Depuis dix ans, je concentre mes interventions sur le financement et l’accompagnement de start-ups déployant des solutions technologiques au service de l’économie réelle et des populations en Afrique. J’ai notamment créé et développé plusieurs programmes de préparation à la croissance et à la levée de fonds, comme le SIBC, avant de piloter la transformation de Digital Africa comme COO puis CEO.

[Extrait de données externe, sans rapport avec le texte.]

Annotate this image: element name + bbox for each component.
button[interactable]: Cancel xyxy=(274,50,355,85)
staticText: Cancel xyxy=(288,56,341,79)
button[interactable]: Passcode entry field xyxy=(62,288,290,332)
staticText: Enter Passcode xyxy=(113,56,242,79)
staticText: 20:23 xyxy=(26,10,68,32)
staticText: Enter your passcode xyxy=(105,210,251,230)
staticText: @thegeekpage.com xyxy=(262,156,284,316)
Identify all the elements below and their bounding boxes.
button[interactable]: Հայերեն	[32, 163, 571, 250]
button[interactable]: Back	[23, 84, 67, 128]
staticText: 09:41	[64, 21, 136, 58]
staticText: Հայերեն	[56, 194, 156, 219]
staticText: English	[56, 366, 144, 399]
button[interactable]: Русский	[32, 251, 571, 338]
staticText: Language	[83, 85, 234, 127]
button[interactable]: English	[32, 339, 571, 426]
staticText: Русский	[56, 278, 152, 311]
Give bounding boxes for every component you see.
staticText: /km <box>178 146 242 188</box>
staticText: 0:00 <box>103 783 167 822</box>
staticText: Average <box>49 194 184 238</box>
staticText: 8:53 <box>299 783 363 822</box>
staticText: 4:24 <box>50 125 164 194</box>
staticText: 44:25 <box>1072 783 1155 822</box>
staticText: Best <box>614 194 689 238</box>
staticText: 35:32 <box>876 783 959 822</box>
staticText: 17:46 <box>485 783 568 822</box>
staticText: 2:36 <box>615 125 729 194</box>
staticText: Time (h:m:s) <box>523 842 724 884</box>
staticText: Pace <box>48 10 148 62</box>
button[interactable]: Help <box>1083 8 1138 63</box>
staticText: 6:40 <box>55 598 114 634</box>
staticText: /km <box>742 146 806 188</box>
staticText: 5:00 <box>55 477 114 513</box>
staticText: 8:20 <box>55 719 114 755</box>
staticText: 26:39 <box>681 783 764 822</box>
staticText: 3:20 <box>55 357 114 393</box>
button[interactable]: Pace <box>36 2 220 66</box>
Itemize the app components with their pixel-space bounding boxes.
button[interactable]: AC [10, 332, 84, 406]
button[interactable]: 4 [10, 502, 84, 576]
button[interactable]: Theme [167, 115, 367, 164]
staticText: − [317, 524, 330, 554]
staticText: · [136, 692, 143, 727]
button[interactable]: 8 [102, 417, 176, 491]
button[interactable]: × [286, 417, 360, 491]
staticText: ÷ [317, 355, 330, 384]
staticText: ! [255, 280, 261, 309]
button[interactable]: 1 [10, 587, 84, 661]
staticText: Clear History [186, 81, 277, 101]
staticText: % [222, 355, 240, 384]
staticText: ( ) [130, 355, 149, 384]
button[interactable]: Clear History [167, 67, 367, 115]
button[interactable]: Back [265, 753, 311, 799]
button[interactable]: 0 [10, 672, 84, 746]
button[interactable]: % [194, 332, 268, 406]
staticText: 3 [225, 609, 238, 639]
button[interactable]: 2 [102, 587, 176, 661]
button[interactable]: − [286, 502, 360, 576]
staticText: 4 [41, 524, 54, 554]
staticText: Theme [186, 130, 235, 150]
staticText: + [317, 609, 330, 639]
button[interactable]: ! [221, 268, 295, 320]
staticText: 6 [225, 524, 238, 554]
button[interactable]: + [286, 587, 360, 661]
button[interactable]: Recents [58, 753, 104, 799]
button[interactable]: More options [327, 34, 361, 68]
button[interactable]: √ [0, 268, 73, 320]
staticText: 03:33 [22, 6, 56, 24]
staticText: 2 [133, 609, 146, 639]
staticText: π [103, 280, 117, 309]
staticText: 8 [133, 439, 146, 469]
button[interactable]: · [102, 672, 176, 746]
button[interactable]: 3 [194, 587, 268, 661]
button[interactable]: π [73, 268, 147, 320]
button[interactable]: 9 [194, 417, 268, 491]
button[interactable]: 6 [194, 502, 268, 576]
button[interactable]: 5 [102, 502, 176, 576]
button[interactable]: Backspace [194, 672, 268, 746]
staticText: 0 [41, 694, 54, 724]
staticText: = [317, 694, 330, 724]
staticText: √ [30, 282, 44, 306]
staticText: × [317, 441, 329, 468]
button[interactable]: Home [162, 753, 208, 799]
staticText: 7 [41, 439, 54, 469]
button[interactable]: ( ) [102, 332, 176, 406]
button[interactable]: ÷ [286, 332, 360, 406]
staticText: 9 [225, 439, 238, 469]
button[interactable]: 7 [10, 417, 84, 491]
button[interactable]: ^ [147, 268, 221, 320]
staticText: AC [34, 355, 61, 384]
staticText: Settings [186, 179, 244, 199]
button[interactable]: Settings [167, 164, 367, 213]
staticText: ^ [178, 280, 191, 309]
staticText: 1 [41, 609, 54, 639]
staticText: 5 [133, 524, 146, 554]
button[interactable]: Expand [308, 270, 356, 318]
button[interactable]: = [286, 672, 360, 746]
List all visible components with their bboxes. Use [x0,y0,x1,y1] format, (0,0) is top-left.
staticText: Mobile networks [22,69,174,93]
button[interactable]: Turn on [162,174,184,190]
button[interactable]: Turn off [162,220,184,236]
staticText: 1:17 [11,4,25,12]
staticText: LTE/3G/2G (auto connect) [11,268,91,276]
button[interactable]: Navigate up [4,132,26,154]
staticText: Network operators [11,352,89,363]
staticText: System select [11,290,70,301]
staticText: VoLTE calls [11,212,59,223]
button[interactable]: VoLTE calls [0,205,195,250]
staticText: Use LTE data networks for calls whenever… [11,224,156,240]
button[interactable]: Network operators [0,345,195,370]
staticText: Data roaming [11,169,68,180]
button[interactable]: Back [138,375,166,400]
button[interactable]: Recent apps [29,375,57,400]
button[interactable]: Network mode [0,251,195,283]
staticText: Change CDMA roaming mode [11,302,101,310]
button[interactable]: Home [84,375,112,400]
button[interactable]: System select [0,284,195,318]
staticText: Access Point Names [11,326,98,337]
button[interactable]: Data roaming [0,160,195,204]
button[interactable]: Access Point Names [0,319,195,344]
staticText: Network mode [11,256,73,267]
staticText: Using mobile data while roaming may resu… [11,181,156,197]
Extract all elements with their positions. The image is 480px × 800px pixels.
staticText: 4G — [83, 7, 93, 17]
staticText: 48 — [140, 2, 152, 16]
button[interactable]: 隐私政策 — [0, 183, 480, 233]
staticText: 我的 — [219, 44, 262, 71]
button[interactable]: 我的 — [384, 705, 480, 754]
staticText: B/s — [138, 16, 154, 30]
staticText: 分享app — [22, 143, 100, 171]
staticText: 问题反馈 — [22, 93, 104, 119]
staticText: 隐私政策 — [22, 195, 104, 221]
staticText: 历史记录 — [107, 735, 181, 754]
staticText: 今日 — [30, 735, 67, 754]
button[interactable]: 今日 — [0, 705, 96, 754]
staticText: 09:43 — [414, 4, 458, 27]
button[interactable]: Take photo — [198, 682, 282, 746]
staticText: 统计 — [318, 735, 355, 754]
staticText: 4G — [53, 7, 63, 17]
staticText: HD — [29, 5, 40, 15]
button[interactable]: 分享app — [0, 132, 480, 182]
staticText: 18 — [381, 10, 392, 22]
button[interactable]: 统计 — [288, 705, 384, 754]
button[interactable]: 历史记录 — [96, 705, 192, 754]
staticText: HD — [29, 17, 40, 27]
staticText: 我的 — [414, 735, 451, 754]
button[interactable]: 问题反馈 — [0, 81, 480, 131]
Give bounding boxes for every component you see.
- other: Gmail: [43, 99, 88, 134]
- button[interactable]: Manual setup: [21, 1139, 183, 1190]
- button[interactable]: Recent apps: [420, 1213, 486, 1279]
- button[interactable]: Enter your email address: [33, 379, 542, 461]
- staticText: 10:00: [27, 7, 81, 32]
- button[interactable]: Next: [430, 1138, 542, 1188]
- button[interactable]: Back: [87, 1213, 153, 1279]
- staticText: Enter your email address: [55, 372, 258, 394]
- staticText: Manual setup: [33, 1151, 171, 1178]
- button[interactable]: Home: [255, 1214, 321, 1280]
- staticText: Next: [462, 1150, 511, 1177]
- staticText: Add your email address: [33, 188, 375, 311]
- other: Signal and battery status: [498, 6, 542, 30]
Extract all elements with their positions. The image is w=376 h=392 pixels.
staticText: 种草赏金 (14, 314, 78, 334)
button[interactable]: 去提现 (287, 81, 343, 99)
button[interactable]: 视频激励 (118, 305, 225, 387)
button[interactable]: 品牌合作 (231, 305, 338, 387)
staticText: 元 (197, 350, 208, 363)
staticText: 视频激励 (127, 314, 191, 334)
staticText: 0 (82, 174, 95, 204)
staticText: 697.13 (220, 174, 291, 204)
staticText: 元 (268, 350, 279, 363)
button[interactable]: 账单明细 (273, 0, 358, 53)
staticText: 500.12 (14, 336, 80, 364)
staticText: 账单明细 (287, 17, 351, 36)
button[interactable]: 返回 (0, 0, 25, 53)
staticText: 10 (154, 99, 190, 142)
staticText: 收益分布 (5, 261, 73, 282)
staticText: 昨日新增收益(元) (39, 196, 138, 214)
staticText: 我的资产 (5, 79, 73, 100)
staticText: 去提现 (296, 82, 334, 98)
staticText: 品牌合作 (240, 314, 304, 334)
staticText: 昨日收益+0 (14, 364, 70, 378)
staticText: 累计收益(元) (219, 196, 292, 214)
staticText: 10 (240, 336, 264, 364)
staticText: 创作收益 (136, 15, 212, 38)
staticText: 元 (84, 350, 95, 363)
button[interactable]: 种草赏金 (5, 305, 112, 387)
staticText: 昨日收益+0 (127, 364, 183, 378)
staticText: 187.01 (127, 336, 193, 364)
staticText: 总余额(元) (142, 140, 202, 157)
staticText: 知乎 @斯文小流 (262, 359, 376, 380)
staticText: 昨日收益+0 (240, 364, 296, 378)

J’interviens au sein de Lab innovation et ventures studios comme mentor sur les sujets de préparation à l’investissement, de stratégie et de gouvernance. En tant que membre de conseils d’administration et de comité de mission, je contribue à déployer de nouveaux modèles au sein des entreprises alliant rentabilité financière et performance sociétale.